ABOUT THIS TASK ->
Where does the word "output" show up in the data? Please find each such line and copy it.

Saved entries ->
+-------+

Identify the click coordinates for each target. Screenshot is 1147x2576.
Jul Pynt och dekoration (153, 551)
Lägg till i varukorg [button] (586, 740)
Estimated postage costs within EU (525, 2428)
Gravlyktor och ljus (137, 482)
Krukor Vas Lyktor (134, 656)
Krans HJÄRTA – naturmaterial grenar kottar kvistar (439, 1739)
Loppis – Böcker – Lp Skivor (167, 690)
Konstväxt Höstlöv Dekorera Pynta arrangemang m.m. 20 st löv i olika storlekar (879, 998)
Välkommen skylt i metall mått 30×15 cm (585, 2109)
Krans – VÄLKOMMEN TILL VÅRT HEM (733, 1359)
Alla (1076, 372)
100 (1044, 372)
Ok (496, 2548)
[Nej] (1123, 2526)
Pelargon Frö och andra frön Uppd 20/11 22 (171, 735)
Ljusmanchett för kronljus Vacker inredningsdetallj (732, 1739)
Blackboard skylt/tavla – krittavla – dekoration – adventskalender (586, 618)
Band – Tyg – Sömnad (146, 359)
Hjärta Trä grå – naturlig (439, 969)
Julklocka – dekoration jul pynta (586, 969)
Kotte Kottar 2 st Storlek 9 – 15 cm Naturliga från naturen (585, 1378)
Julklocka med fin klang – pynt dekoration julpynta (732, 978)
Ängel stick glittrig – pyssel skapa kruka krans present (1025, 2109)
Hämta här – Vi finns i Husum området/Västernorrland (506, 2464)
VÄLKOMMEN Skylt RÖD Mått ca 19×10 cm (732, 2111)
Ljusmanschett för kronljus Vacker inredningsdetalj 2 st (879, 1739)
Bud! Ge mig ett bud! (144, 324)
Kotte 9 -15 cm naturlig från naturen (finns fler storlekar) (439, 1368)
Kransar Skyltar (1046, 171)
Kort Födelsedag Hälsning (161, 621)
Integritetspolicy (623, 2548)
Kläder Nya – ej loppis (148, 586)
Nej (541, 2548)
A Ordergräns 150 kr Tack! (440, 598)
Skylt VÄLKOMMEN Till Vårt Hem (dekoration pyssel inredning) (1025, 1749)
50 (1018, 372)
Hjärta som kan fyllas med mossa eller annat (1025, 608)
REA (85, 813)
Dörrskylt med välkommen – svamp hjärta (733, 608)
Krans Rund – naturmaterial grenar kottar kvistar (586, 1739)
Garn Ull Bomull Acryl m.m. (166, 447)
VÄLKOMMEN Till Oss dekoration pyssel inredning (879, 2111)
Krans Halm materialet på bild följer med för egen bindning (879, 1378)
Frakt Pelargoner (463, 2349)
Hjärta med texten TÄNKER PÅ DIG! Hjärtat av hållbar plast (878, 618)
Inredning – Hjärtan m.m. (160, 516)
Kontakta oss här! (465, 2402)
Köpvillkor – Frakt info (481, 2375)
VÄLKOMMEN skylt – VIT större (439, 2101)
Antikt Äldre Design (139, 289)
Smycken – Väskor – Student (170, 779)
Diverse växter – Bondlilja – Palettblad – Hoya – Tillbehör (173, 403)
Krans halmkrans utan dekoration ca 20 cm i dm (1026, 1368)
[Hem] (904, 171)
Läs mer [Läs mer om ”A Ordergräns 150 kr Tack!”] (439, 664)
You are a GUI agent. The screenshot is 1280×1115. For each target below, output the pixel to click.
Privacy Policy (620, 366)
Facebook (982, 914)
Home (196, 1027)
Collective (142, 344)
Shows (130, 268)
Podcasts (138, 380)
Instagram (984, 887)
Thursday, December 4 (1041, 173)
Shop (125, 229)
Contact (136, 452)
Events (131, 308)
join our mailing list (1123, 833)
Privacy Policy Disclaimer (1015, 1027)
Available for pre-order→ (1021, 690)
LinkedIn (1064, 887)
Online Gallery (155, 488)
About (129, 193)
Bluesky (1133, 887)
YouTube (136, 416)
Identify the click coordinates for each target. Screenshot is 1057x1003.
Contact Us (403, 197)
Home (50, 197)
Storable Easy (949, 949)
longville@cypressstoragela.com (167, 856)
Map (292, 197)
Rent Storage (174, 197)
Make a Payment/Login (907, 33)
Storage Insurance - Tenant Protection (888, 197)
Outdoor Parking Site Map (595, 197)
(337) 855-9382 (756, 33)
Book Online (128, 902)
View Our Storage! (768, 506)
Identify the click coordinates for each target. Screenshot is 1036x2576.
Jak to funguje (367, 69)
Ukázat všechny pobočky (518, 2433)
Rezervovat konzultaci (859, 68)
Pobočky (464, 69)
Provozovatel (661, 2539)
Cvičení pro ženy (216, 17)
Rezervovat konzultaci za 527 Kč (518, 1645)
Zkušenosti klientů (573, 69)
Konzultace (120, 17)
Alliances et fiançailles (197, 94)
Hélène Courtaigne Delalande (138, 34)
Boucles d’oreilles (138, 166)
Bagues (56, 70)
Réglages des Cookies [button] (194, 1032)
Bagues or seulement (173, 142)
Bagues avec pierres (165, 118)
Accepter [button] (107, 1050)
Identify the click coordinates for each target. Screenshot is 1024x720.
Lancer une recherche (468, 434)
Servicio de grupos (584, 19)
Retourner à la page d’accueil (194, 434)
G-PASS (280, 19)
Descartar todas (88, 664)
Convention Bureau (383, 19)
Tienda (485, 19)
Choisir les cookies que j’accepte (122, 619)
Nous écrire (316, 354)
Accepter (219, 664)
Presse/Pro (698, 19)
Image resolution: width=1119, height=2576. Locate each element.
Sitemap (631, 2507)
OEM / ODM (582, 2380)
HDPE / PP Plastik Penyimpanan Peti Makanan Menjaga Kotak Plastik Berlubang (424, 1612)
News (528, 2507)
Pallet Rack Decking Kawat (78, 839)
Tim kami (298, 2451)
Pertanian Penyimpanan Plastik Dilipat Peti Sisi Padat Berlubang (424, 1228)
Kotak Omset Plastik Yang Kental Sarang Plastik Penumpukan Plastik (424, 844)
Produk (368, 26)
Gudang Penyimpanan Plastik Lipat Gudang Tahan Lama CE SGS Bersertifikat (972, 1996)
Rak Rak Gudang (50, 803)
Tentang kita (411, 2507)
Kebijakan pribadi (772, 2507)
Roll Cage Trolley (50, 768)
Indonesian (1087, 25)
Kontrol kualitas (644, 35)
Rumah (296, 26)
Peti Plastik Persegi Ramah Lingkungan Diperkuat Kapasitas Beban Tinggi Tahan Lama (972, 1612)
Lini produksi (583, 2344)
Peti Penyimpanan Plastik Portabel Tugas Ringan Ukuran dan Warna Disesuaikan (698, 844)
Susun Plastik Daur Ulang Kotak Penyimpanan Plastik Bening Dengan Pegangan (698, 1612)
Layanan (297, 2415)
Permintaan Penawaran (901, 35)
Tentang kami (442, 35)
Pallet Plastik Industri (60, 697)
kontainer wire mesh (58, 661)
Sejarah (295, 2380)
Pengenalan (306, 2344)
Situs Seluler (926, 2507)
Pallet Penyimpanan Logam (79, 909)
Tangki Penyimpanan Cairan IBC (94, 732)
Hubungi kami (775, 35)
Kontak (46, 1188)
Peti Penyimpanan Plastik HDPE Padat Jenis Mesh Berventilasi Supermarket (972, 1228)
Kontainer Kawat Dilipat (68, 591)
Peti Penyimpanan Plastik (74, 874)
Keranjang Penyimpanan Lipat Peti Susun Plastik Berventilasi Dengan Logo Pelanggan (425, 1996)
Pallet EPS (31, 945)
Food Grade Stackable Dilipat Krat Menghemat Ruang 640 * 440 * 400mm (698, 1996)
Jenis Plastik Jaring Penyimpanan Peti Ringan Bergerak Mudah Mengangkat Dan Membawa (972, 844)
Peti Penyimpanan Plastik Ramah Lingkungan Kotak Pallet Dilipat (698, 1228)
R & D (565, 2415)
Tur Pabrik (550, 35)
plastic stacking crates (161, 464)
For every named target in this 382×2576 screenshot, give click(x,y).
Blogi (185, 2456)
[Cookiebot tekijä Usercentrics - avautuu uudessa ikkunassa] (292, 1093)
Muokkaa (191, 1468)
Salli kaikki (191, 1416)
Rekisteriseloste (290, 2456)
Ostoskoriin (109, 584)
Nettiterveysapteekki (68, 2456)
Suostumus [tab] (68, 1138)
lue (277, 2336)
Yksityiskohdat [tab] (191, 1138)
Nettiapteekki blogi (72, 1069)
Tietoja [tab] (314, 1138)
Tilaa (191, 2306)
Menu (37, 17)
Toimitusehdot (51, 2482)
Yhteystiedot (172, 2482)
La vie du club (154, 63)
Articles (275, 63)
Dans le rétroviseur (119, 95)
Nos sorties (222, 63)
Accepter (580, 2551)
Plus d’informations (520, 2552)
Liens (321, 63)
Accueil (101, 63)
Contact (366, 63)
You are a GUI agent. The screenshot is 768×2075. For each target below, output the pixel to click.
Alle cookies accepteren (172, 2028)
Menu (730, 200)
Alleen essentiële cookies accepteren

+-------+

WRITTEN RESPONSE ->
You are a GUI agent. The screenshot is 1280×1115. For each target below, output the pixel to click.
You are a GUI agent. The screenshot is 768×2075. For each target below, output the pixel to click.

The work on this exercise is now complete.